Here's the response. Since it's published in an obscure venue and doesn't have any household-name signatories, I expect it'll be seen by about one-millionth as many people as the original letter. Whose speech is being stifled, exactly?
posted by theodolite at 8:00 AM on July 10, 2020 [13 favorites]


Whose absences surprised you all, MeFi?

Lewis Lapham came to mind, but on reflection, not so much.

Back in the 70s when Lapham was the editor of Harpers, Larry Flynt was jailed in Cincinnati on obscenity charges relating to Hustler magazine. (See The People vs Larry Flynt.) Flynt's organization penned an open letter for the NYTimes calling for free speech rights, which Lapham was invited to sign, and did.

Lapham then bought a copy of the magazine and promptly withdrew. His reasoning, in short, was that the framers wrote the first amendment in an age of political pamphlets, into which category Hustler did not fall. Kill quote: "I'm not sure this was quite what Jefferson had in mind."

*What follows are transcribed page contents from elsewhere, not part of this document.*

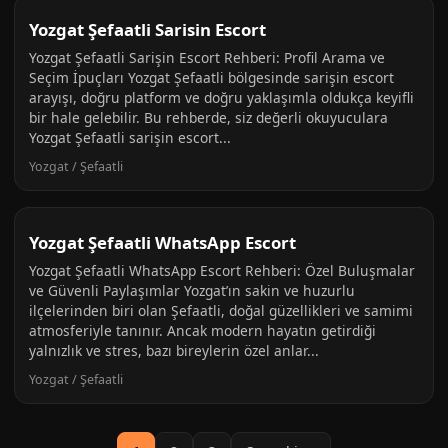
Yozgat Şefaatli Sarisin Escort
Yozgat Şefaatli Sarişin Escort Rehberi: Profil Arama ve
Seçim İpuçları Yozgat Şefaatli bölgesinde sarişin escort
arayışı, doğru platform ve doğru yaklaşımla oldukça keyifli
bir hale gelebilir. Bu rehberde, siz değerli okuyuculara
Yozgat Şefaatli sarişin escort...
Yozgat / Şefaatli
Yozgat Şefaatli WhatsApp Escort
Yozgat Şefaatli WhatsApp Escort Rehberi: Özel Buluşmalar
ve Güvenli Paylaşımlar Yozgat’ın sakin ve huzurlu
ilçelerinden biri olan Şefaatli, doğal güzellikleri ve samimi
atmosferiyle tanınır. Ancak modern hayatın getirdiği
yalnızlık ve stres, bazı bireylerin özel anlar...
Yozgat / Şefaatli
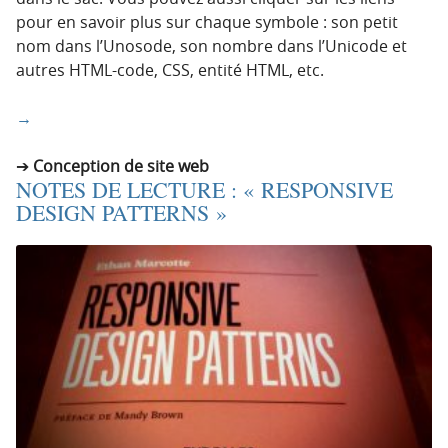
pour en savoir plus sur chaque symbole : son petit
nom dans l’Unosode, son nombre dans l’Unicode et
autres HTML-code, CSS, entité HTML, etc.
→
Conception de site web
NOTES DE LECTURE : « RESPONSIVE
DESIGN PATTERNS »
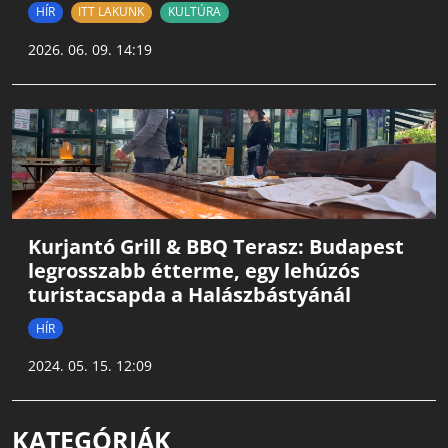
HÍR
ITT LAKUNK
KULTÚRA
2026. 06. 09. 14:19
Kurjantó Grill & BBQ Terasz: Budapest
legrosszabb étterme, egy lehúzós
turistacsapda a Halászbástyánál
HÍR
2024. 05. 15. 12:09
KATEGÓRIÁK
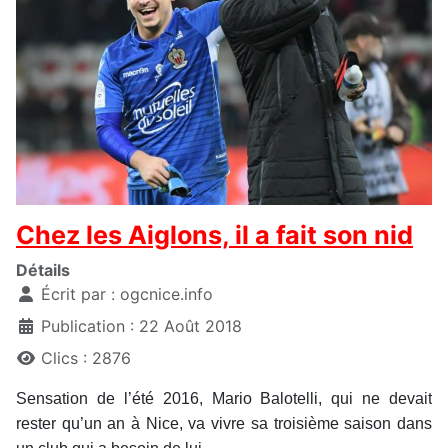
Chez les Aiglons, il a fait son nid
Détails
Écrit par :
ogcnice.info
Publication : 22 Août 2018
Clics : 2876
Sensation de l’été 2016, Mario Balotelli, qui ne devait
rester qu’un an à Nice, va vivre sa troisième saison dans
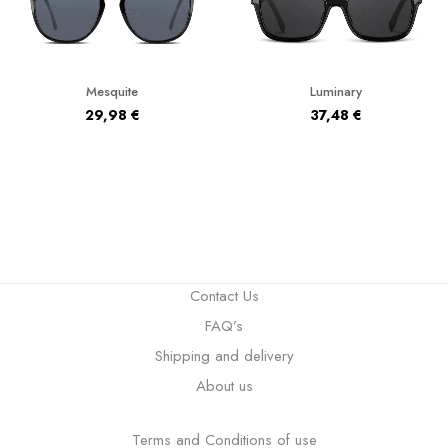
Mesquite
Luminary
29,98
€
37,48
€
Contact Us
FAQ’s
Shipping and delivery
About us
Terms and Conditions of use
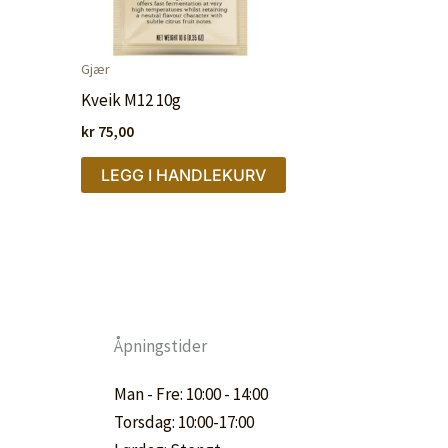
Gjær
Kveik M12 10g
kr
75,00
LEGG I HANDLEKURV
Åpningstider
Man - Fre: 10:00 - 14:00
Torsdag: 10:00-17:00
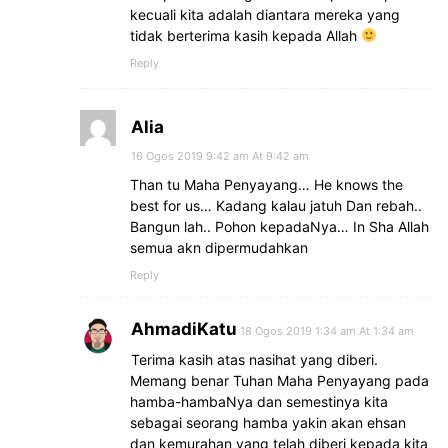
kecuali kita adalah diantara mereka yang
tidak berterima kasih kepada Allah
Reply
Alia
16 Ogos 2019 9:42 am At 9:42 am
Than tu Maha Penyayang… He knows the
best for us… Kadang kalau jatuh Dan rebah..
Bangun lah.. Pohon kepadaNya… In Sha Allah
semua akn dipermudahkan
Reply
AhmadiKatu
18 Ogos 2019 1:34 am At 1:34 am
Terima kasih atas nasihat yang diberi.
Memang benar Tuhan Maha Penyayang pada
hamba-hambaNya dan semestinya kita
sebagai seorang hamba yakin akan ehsan
dan kemurahan yang telah diberi kepada kita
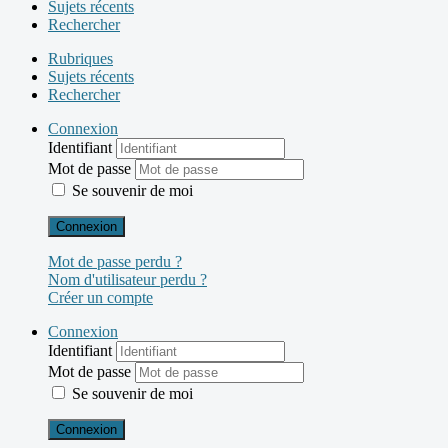
Sujets récents
Rechercher
Rubriques
Sujets récents
Rechercher
Connexion
Identifiant
Mot de passe
Se souvenir de moi
Connexion
Mot de passe perdu ?
Nom d'utilisateur perdu ?
Créer un compte
Connexion
Identifiant
Mot de passe
Se souvenir de moi
Connexion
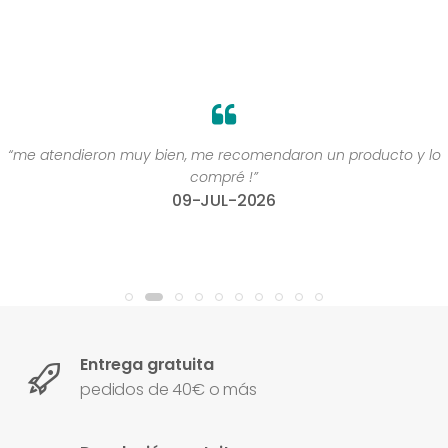
“me atendieron muy bien, me recomendaron un producto y lo
compré !”
09-JUL-2026
Entrega gratuita
pedidos de 40€ o más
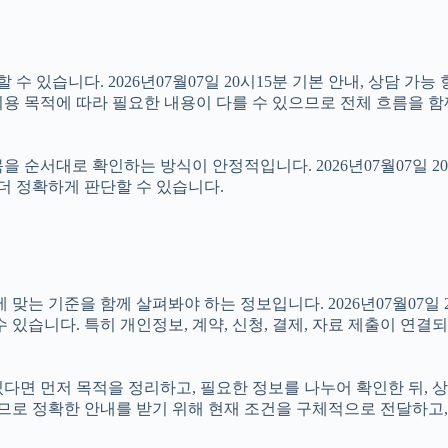
 있습니다. 2026년07월07일 20시15분 기본 안내, 상담 가능
용 목적에 따라 필요한 내용이 다를 수 있으므로 전체 흐름을 함
 순서대로 확인하는 방식이 안정적입니다. 2026년07월07일 2
더 정확하게 판단할 수 있습니다.
기준을 함께 살펴봐야 하는 정보입니다. 2026년07월07일 20시
 있습니다. 특히 개인정보, 계약, 신청, 결제, 자료 제출이 연
 있다면 먼저 목적을 정리하고, 필요한 정보를 나누어 확인한 뒤,
로 정확한 안내를 받기 위해 현재 조건을 구체적으로 전달하고,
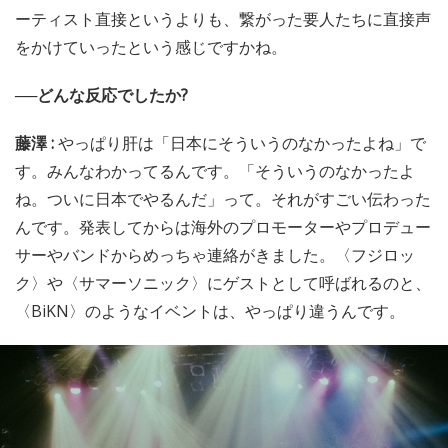
ーティスト直接というよりも、繋がった要人たちに直接声
をかけていったという感じですかね。
──どんな反応でしたか?
藤澤 :
やっぱり肝は「日本にそういうのなかったよね」で
す。みんなわかってるんです。「そういうのなかったよ
ね。ついに日本でやるんだ」って。それがすごい伝わった
んです。発表してからは海外のプロモーターやプロデュー
サーやバンドからめっちゃ連絡がきました。〈フジロッ
ク〉や〈サマーソニック〉にゲストとして呼ばれるのと、
〈BiKN〉のようなイベントは、やっぱり違うんです。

Lapham explained his reasoning in an essay, Confusion Worse Confounded (alas, behind a Harper's paywall, but reprinted in Fortune's Child). The Times discussed the matter (and more) here (Has The First Amendment Met It's Match?).

This current instance seems more a question of politics than freedom of pleasure, and so right up his alley. His absence may simply reflect his disinclination, noted in CWC, to sign manifestos regardless of the cause. If he's addressed the issue elsewhere, I've not seen it.

I would note that while Lapham would not stand on the barricades with Flynt, neither would he actively work to cancel him. He likened the press to a midden heap, another example of Sturgeon's Law, from which the odd jewel could to be found. You don't get one without the other.

It will be interesting to see what people think about this episode forty years from now. Wait long enough and everybody becomes an out-of-touch fogey.
posted by BWA at 8:41 AM on July 10, 2020 [2 favorites]


"We refuse any false choice between justice and freedom, which cannot exist without each other."

This is patently, ridiculously untrue. The most glaring example being white people (particularly men) living in complete, virtually untouchable freedom while people of color have had every sort of justice repressed, restricted and/or denied at nearly every turn since well before America was even a country.
posted by BigHeartedGuy at 8:52 AM on July 10, 2020 [3 favorites]


That the response has 22 "unsigned/NDA" signatories gets to the heart of the issue.
posted by cardboard at 8:57 AM on July 10, 2020 [4 favorites]


For something a little different, writer and journalist Jaya Sundaresh started a thread on Twitter to "make fun of everyone who signed the letter" but #15 will shock her and led to a conversation.

Not a gimmick, she says. I don't know any of the people involved, links are not endorsements.
posted by Nonsteroidal Anti-Inflammatory Drug at 9:06 AM on July 10, 2020 [2 favorites]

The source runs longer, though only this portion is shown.